§ **WHAT YOU SHOULD DO**:
The reply should hold only the lines from the one with "December 2025" to the one with "satten, leuchtenden Rot", both ends kept, exactly as they appear below, without any pictures.

§ **GIVEN ENTRIES**:
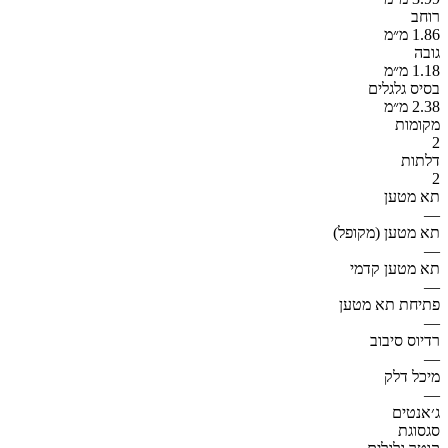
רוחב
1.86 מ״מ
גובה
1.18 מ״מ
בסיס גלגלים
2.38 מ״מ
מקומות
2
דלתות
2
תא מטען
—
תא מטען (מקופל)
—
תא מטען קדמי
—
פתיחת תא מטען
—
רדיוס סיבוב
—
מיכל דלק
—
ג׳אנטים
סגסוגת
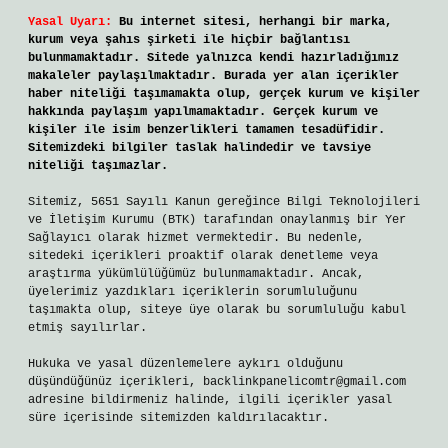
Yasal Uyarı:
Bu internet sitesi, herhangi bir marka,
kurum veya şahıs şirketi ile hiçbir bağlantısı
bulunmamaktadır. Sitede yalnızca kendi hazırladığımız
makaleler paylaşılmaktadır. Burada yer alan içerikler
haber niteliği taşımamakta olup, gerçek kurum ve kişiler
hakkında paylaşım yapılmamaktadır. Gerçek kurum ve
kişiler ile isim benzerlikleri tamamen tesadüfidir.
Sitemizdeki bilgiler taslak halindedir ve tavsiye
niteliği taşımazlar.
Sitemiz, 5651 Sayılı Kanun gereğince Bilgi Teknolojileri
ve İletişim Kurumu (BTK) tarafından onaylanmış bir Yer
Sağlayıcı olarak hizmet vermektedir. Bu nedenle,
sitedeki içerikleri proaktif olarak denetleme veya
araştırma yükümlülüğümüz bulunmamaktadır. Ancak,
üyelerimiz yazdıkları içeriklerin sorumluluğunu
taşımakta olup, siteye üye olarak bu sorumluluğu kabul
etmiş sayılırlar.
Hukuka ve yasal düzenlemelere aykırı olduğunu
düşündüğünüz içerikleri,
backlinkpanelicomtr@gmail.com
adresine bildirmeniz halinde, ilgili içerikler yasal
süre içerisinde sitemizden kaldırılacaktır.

...

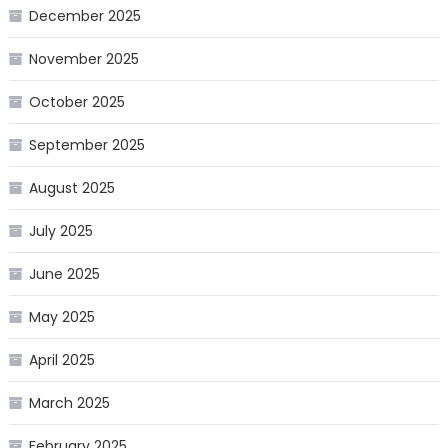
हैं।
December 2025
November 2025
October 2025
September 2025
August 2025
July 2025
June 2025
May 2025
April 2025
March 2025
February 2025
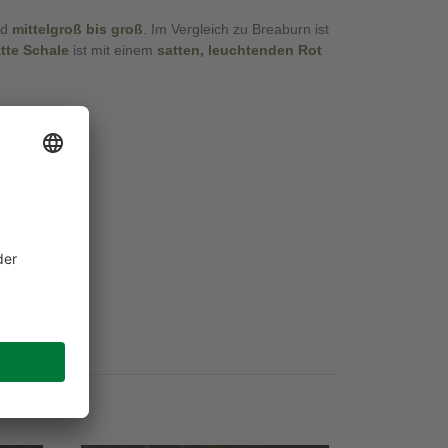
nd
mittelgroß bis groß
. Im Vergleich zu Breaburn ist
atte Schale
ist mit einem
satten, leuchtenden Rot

§ **TASK RESPONSE**:
December 2025
November 2025
October 2025
September 2025
August 2025
July 2025
June 2025
May 2025
April 2025
March 2025
February 2025
nd
mittelgroß bis groß
. Im Vergleich zu Breaburn ist
atte Schale
ist mit einem
satten, leuchtenden Rot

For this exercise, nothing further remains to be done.